两天后,张汐雪带着白凝羽回到福王府。白凝羽,一入门口,就有迎宾客向她问好,大致看了下福王府,果然跟张汐雪说的一样,随后跟张汐雪到大厅等张添锦。“爹。”“小女子白凝羽,参见福王。”“免礼,白帮主到我王府,请问有何贵干?”“爹,我有事要跟你说,是我跟凝羽的事。”“喔?”“爹,我跟凝羽是真心相爱的,请你成全我们。”张汐雪拉着白凝羽的手,两人一同下跪。“什么?”张添锦大吃一惊。“你们竟然如此荒唐?”“荒唐?那我们的祖宗张欣诺,她也荒唐吗?”“祖宗我没资格管,但你是我女儿,我就有资格管你,这么荒唐的事,我绝对不会同意。”“爹,我跟凝羽是真心相爱的,为何不能成全我们?”“闭嘴!没想到我会有个这么不知廉耻的女儿,你若敢再与白凝羽保持这样的关系,以后就别再踏入我福王府。”说完怒气冲冲地走到专用书房。张汐雪紧握着白凝羽的手:“凝羽,你放心,我一定能劝服我爹的,他只不过一时接受不了而已。”“不过,王爷他好生气啊。”“呵呵,没事,放心吧,起码我们不需要秘密一辈子。”“嗯,我们的秘密不再秘密了,我不后悔,嘻嘻。”张添锦出来:“白帮主,以后没事的话,请你不要找汐雪。如果现在没什么特别事,请马上离开。”分明是下逐客令。“爹,你不要这样好不好。”“请。”张添锦看着白凝羽毛,对门口做了个“请”的手势。“既然这样的话,我先告辞了。”依依不舍地松开了手。“凝羽路上小心。”“嗯。”等白凝羽走后,张添锦说道:“我再次警告你,要是你再敢跟白凝羽纠缠下去,我就当没有你这个女儿。”“爹,你。。。”张添锦头也不回地离开了大厅。由于张添锦的反对,白凝羽做什么都没心思。一长老劝说到:“帮主,请振作起来,我们龙沙帮需要你主持大局,不要为此事烦恼而不顾大局。”这些道理白凝羽都懂,但就是提不起精神来。张汐雪每天被奉命的人盯着,跟白凝羽都在煎熬中度过了好几天,都渴望见着对方,但不能尽如人意。
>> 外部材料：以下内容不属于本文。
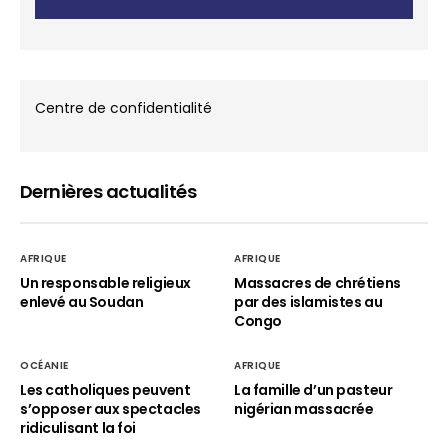
Centre de confidentialité
Dernières actualités
AFRIQUE
AFRIQUE
Un responsable religieux
Massacres de chrétiens
enlevé au Soudan
par des islamistes au
Congo
OCÉANIE
AFRIQUE
Les catholiques peuvent
La famille d’un pasteur
s’opposer aux spectacles
nigérian massacrée
ridiculisant la foi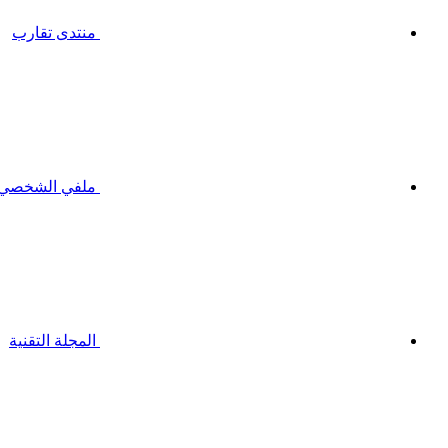
منتدى تقارب
ملفي الشخصي
المجلة التقنية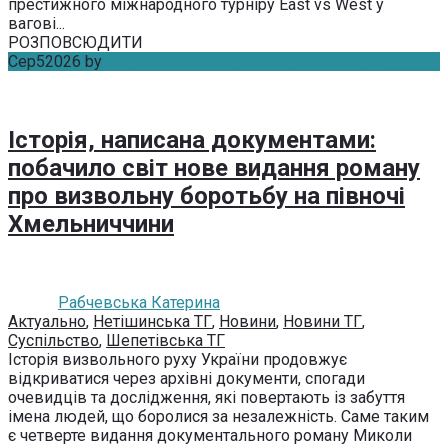
престижного міжнародного турніру East vs West у
вагові...
РОЗПОВСЮДИТИ
Сер
5
2026
by
Рабчевська Катерина
Без коментарів
Історія, написана документами:
побачило світ нове видання роману
про визвольну боротьбу на півночі
Хмельниччини
Рабчевська Катерина
Актуально
,
Нетішинська ТГ
,
Новини
,
Новини ТГ
,
Суспільство
,
Шепетівська ТГ
Історія визвольного руху України продовжує
відкриватися через архівні документи, спогади
очевидців та дослідження, які повертають із забуття
імена людей, що боролися за незалежність. Саме таким
є четверте видання документального роману Миколи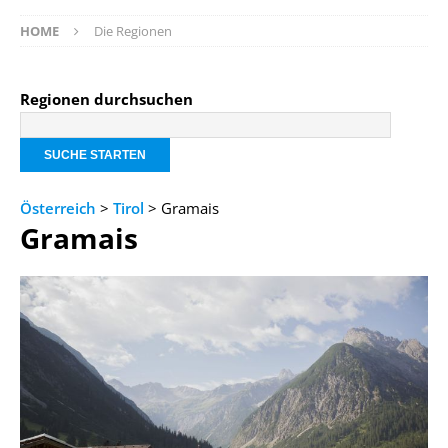
HOME
Die Regionen
Regionen durchsuchen
Österreich
>
Tirol
> Gramais
Gramais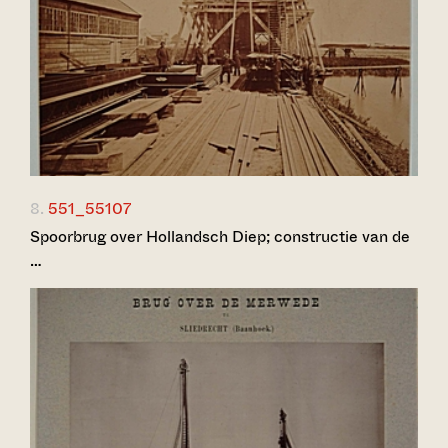
8.
551_55107
Spoorbrug over Hollandsch Diep; constructie van de
…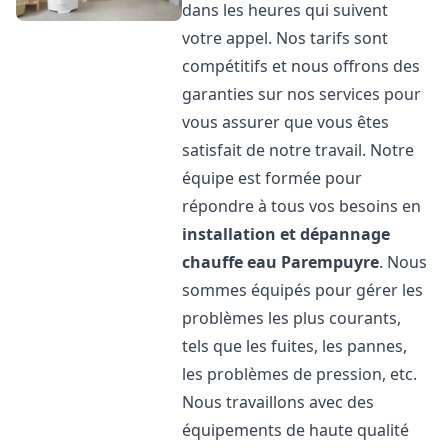
dans les heures qui suivent
votre appel. Nos tarifs sont
compétitifs et nous offrons des
garanties sur nos services pour
vous assurer que vous êtes
satisfait de notre travail. Notre
équipe est formée pour
répondre à tous vos besoins en
installation et dépannage
chauffe eau
Parempuyre
. Nous
sommes équipés pour gérer les
problèmes les plus courants,
tels que les fuites, les pannes,
les problèmes de pression, etc.
Nous travaillons avec des
équipements de haute qualité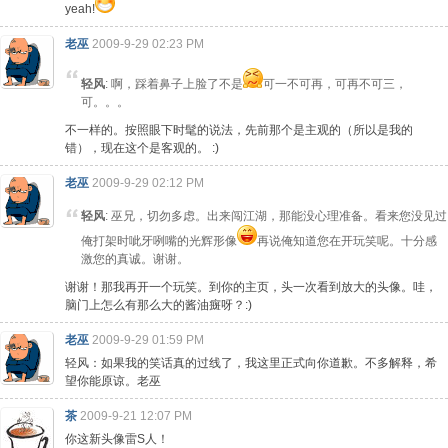
yeah!
老巫
2009-9-29 02:23 PM
轻风
: 啊，踩着鼻子上脸了不是
可一不可再，可再不可三，
可。。。
不一样的。按照眼下时髦的说法，先前那个是主观的（所以是我的
错），现在这个是客观的。 :)
老巫
2009-9-29 02:12 PM
轻风
: 巫兄，切勿多虑。出来闯江湖，那能没心理准备。看来您没见过
俺打架时呲牙咧嘴的光辉形像
再说俺知道您在开玩笑呢。十分感
激您的真诚。谢谢。
谢谢！那我再开一个玩笑。到你的主页，头一次看到放大的头像。哇，
脑门上怎么有那么大的酱油癍呀？:)
老巫
2009-9-29 01:59 PM
轻风：如果我的笑话真的过线了，我这里正式向你道歉。不多解释，希
望你能原谅。老巫
茶
2009-9-21 12:07 PM
你这新头像雷S人！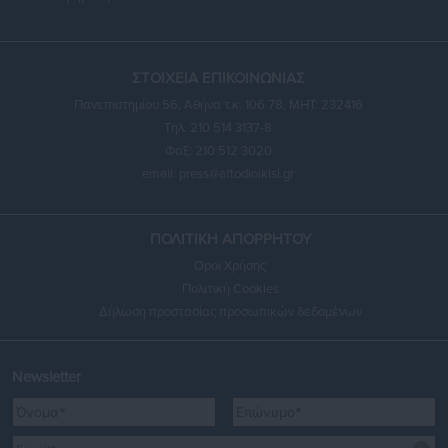
ΣΤΟΙΧΕΙΑ ΕΠΙΚΟΙΝΩΝΙΑΣ
Πανεπιστημίου 56, Αθήνα τ.κ. 106 78, ΜΗΤ: 232416
Τηλ. 210 514 3137-8
Φαξ: 210 512 3020
email:
press@aftodioikisi.gr
ΠΟΛΙΤΙΚΗ ΑΠΟΡΡΗΤΟΥ
Όροι Χρήσης
Πολιτική Cookies
Δήλωση προστασίας προσωπικών δεδομένων
Newsletter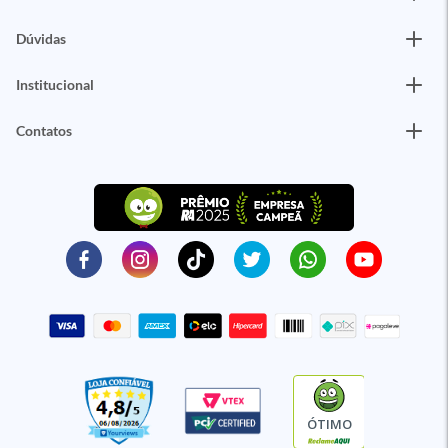
Dúvidas
Institucional
Contatos
ÓTIMO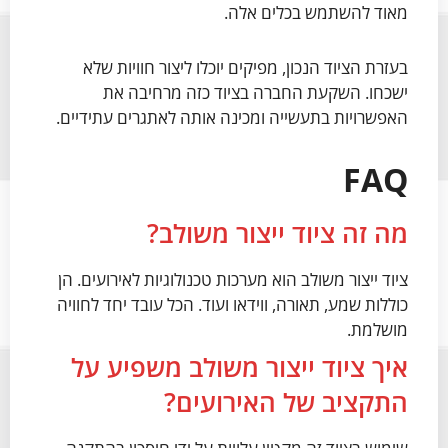
מאוד להשתמש בכלים אלה.
בעזרת הציוד הנכון, מפיקים יוכלו ליצור חוויות שלא
ישכחו. השקעת החברה בציוד כזה מרחיבה את
האפשרויות בתעשייה ומכינה אותה לאתגרים עתידיים.
FAQ
מה זה ציוד ייצור משולב?
ציוד ייצור משולב הוא מערכות טכנולוגיות לאירועים. הן
כוללות שמע, תאורה, ווידאו ועוד. הכל עובד יחד לחוויה
מושלמת.
איך ציוד ייצור משולב משפיע על
התקציב של האירועים?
张汐雪突发奇想,写了封信差人送去给陈惜绮,要她来杭州,这样她就可以借着带四公主游杭州之名,暗中去见白凝羽了。碍于四公主的身份,相信福王不敢派人盯着。
☆、后宫
冷秋潆被册封为贵妃,这几天都亲自到御膳房,顿燕窝给陈威贤食用。“参见冷贵妃!”御膳房的一干人等,见冷秋潆来了,都行礼。“免礼,我要顿燕窝给皇上,你们先出去吧。”“是。”冷秋潆笑盈盈地煲水,准备好各种材料,其中一种材料是销魂丹。燕窝熬制好了,把销魂丹磨成粉末,放进去,然后亲手端给那个大她将近30年的夫君,即当今皇帝陈威贤享用。“皇轩宫”里,陈威贤抱着冷秋潆,喝着冷秋潆特别熬制的燕窝。“皇上,今天的燕窝是否可口?”嫣然一笑地问道。陈威贤乐呵呵:“爱妃熬制的燕窝美味极了,御膳房这么多御厨,没一个能比得上你。”“这是臣妾花足心思熬制的,皇上喜欢也不枉费了。”“不愧朕这么宠爱你。”捏了捏冷秋潆的下巴,冷秋潆笑了,笑得很假,但皇帝看不出。“朕累了,想休息。”“臣妾侍候皇上。”“不必了,朕现在只想好好地睡一觉。”说着回寝宫去。“臣妾恭送皇上。”陈威贤已经不知不觉中吃了几天的销魂丸,刚吃时突然变得超级威武有力,比年轻时更强壮,最厉害那次跟冷秋潆行事行了差不多两个时辰,冷秋潆连喊“受不了了”才肯停止。现在,身体的力量直线下降,变得极度衰弱,跟冷秋潆行事,一刻钟都不够就停止了。不仅如此,有时走路都会东倒西歪,需要贴身太监扶住,还常常犯困,变得无心管理任何事物,渐渐地把朝政的事托付给他人,让他人为他处理。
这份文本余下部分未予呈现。